Frontend UI looks like this: Home.razor


@page "/"
@using PiiDetectionDemo.Util

@inject IPiiRemovalTextAnalyticsClientService _piiRemovalTextAnalyticsClientService;

<h3>Azure HealthCare Text Analysis - Pii detection feature - Azure Cognitive Services</h3>

<em>Pii = Person identifiable information</em>

<EditForm Model="@Model" OnValidSubmit="@Submit">
    <DataAnnotationsValidator />
    <ValidationSummary />

    <div class="form-group row">
        <label><strong>Text input</strong></label>
        <InputTextArea @oninput="removeWhitespace" class="overflow-scroll" style="max-height:500px;max-width:900px;font-size: 10pt;font-family:Verdana, Geneva, Tahoma, sans-serif" @bind-Value="@Model.InputText" rows="5" />
    </div>

    <div class="form-group row">
        <div class="col">
            <br />
            <button class="btn btn-outline-primary" type="submit">Run</button>
        </div>
        <div class="col">
        </div>
        <div class="col">
        </div>
    </div>

    <br />

    @if (isProcessing)
    {

        <div class="progress" style="max-width: 90%">
            <div class="progress-bar progress-bar-striped progress-bar-animated"
                 style="width: 100%; background-color: green">
                Retrieving result from Azure Text Analysis Pii detection feature.
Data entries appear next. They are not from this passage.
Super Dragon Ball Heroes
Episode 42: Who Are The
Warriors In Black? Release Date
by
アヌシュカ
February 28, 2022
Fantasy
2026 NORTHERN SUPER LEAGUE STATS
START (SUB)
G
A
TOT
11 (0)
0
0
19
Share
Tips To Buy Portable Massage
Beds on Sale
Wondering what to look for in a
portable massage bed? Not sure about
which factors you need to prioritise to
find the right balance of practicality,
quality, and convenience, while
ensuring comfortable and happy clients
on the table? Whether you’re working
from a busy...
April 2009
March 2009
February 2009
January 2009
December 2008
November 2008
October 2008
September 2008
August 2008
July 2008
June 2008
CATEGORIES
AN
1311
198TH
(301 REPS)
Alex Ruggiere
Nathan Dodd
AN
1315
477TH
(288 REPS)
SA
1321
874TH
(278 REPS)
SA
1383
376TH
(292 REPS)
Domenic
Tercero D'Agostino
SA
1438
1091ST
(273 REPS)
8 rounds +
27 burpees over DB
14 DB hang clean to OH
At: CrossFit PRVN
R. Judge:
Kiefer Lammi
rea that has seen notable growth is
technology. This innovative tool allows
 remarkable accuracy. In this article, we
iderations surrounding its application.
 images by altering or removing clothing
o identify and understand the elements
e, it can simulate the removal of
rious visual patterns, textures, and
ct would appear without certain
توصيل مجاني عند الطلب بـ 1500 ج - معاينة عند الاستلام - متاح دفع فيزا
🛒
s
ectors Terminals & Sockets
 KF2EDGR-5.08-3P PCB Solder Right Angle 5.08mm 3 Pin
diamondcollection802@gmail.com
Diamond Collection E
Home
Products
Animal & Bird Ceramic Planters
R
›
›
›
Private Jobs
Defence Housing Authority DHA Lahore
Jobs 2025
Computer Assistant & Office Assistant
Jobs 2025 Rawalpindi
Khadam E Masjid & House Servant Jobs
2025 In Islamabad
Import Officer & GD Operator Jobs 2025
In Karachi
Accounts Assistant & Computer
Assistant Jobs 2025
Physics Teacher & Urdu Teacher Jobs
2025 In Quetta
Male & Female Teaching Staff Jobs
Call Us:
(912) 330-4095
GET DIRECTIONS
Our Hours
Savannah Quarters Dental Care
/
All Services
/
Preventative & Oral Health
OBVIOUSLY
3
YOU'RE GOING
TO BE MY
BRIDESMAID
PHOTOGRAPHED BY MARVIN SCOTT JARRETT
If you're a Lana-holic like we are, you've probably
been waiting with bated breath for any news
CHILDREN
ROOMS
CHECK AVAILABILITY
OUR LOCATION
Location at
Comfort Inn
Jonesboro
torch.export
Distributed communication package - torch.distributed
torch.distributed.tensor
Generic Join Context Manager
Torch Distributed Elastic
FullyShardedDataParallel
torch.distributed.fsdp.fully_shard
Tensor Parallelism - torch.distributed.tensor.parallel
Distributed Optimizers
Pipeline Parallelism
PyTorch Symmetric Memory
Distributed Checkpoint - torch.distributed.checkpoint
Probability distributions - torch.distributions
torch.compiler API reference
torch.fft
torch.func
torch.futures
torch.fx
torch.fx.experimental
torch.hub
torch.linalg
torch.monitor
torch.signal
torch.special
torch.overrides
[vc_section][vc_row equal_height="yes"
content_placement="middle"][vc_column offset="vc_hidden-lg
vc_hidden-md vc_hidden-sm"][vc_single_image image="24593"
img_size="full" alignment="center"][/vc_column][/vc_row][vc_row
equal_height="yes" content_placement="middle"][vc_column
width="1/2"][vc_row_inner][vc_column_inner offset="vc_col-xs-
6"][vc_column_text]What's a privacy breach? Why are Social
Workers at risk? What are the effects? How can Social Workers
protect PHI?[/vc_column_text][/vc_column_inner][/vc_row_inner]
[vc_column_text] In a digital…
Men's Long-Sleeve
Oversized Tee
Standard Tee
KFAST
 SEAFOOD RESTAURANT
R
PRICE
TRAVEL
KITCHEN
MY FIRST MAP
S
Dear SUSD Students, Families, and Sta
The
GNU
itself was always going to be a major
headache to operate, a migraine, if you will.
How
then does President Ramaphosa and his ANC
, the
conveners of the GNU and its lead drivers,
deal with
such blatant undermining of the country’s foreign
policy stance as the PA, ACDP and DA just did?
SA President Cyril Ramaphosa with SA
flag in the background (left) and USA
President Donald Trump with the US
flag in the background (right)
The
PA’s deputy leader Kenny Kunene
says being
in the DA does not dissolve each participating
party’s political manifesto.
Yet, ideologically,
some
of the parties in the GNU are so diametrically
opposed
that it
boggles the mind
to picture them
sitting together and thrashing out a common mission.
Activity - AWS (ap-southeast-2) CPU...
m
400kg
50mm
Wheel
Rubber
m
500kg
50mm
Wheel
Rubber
Processing..
            </div>
        </div>
        <br />

    }

    <div class="form-group row">
        <label><strong>Analysis result</strong></label>

        @if (isSearchPerformed)
        {
            <br />
            <b>Execution time took: @Model.ExecutionTime ms (milliseconds)</b>

            <br />
            <br />

            <b>Redacted text (Pii removed)</b>
            <br />

            <div class="form-group row">
               <label><strong>Categorized Pii redacted text</strong></label>
               <div>
               @Model.HtmlRedactedTextMarkupString
               </div>
            </div>

            <br />
            <br />

            <table class="table table-striped table-dark table-hover">
                <thead>
                <th>Pii text</th>
                <th>Category</th>
                <th>SubCategory</th>
                <th>Offset</th>
                <th>Length</th>
                <th>ConfidenceScore</th>
                </thead>
                <tbody>
                    @if (Model.AnalysisResult != null) {
                        @foreach (var entity in Model.AnalysisResult)
                        {
                            <tr>
                                <td>@entity.Text</td>
                                <td>@entity.Category.ToString()</td>
                                <td>@entity.SubCategory</td>
                                <td>@entity.Offset</td>
                                <td>@entity.Length</td>
                                <td>@entity.ConfidenceScore</td>                                        
                            </tr>
                        }
                    }
                </tbody>
            </table>

        }
    </div>

</EditForm>



The Demo uses Bootstrap 5 to build up a HTML table styled and showing the Azure.AI.TextAnalytics.PiiEntity properties.